■ Excerpted records ■
*-*-*

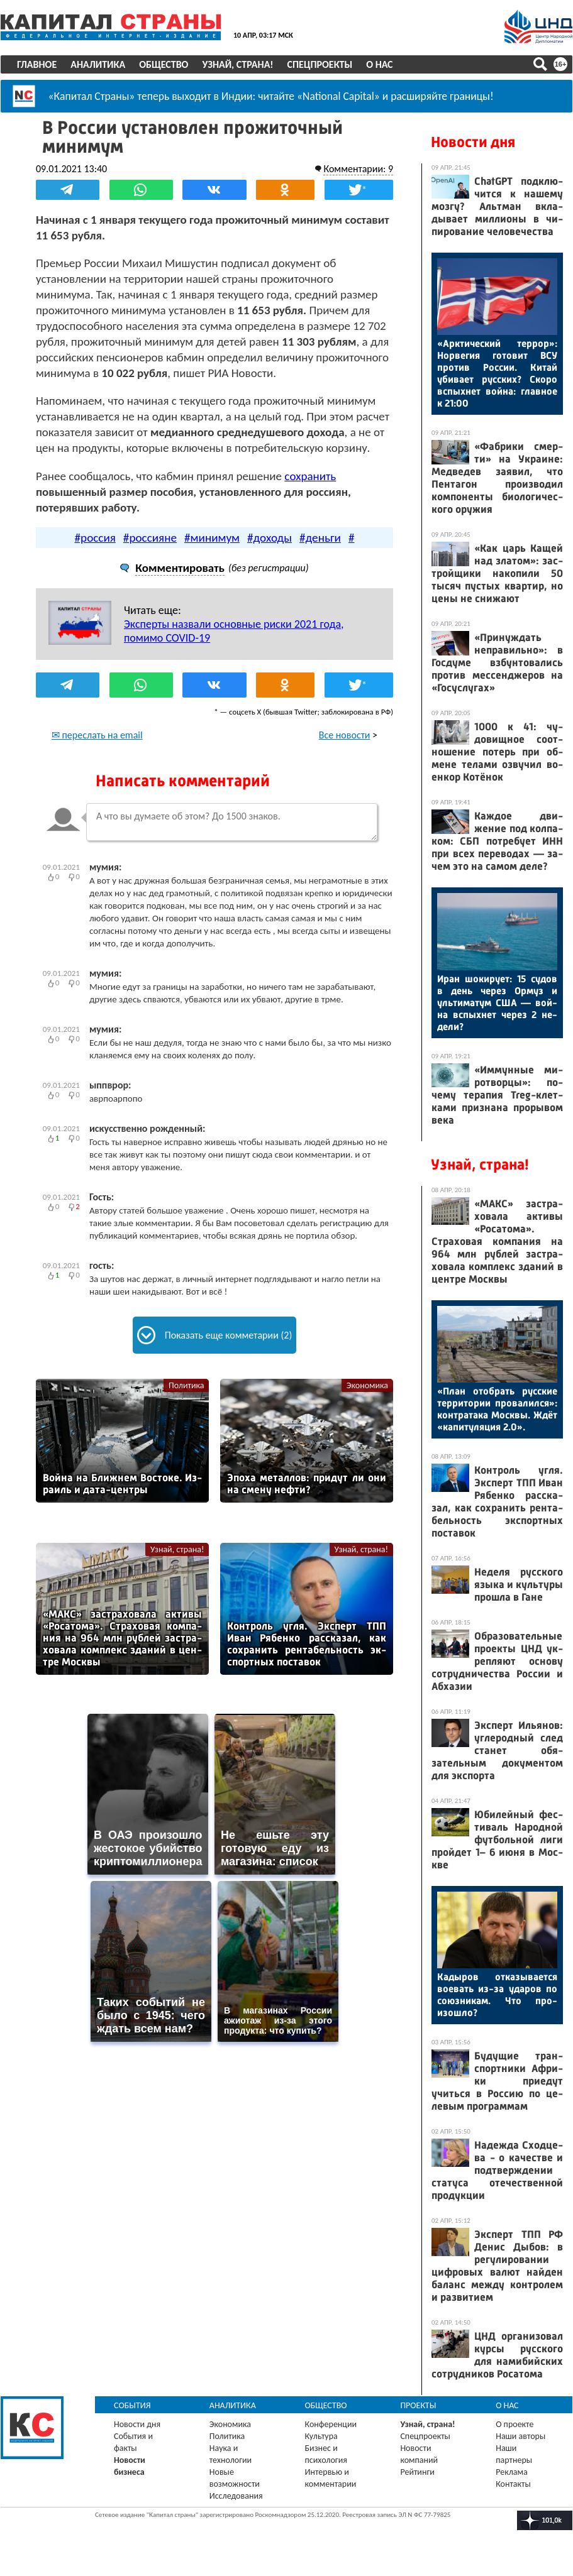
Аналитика (97, 64)
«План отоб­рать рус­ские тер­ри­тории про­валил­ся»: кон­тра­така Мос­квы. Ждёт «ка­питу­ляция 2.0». (497, 1409)
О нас (379, 64)
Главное (37, 64)
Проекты (418, 2405)
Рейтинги (417, 2472)
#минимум (212, 537)
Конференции (331, 2424)
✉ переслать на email (97, 735)
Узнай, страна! (237, 64)
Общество (163, 64)
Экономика (367, 1385)
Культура (321, 2436)
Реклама (512, 2472)
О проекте (514, 2424)
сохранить (310, 476)
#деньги (320, 537)
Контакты (513, 2484)
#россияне (150, 537)
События (132, 2405)
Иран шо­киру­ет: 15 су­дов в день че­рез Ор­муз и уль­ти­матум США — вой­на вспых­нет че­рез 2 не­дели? (497, 1003)
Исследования (236, 2496)
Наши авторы (520, 2436)
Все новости (344, 735)
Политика (186, 1385)
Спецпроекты (320, 64)
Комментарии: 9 (358, 169)
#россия (95, 537)
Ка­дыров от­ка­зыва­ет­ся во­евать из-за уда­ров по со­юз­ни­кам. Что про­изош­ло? (497, 1995)
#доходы (269, 537)
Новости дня (473, 142)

*-*-*

■ Directions for this task ■
Write out all the data exactly, minus pictures.

■ Answer to this exercise ■
Аналитика (97, 64)
«План отоб­рать рус­ские тер­ри­тории про­валил­ся»: кон­тра­така Мос­квы. Ждёт «ка­питу­ляция 2.0». (497, 1409)
О нас (379, 64)
Главное (37, 64)
Проекты (418, 2405)
Рейтинги (417, 2472)
#минимум (212, 537)
Конференции (331, 2424)
✉ переслать на email (97, 735)
Узнай, страна! (237, 64)
Общество (163, 64)
Экономика (367, 1385)
Культура (321, 2436)
Реклама (512, 2472)
О проекте (514, 2424)
сохранить (310, 476)
#деньги (320, 537)
Контакты (513, 2484)
#россияне (150, 537)
События (132, 2405)
Иран шо­киру­ет: 15 су­дов в день че­рез Ор­муз и уль­ти­матум США — вой­на вспых­нет че­рез 2 не­дели? (497, 1003)
Исследования (236, 2496)
Наши авторы (520, 2436)
Все новости (344, 735)
Политика (186, 1385)
Спецпроекты (320, 64)
Комментарии: 9 (358, 169)
#россия (95, 537)
Ка­дыров от­ка­зыва­ет­ся во­евать из-за уда­ров по со­юз­ни­кам. Что про­изош­ло? (497, 1995)
#доходы (269, 537)
Новости дня (473, 142)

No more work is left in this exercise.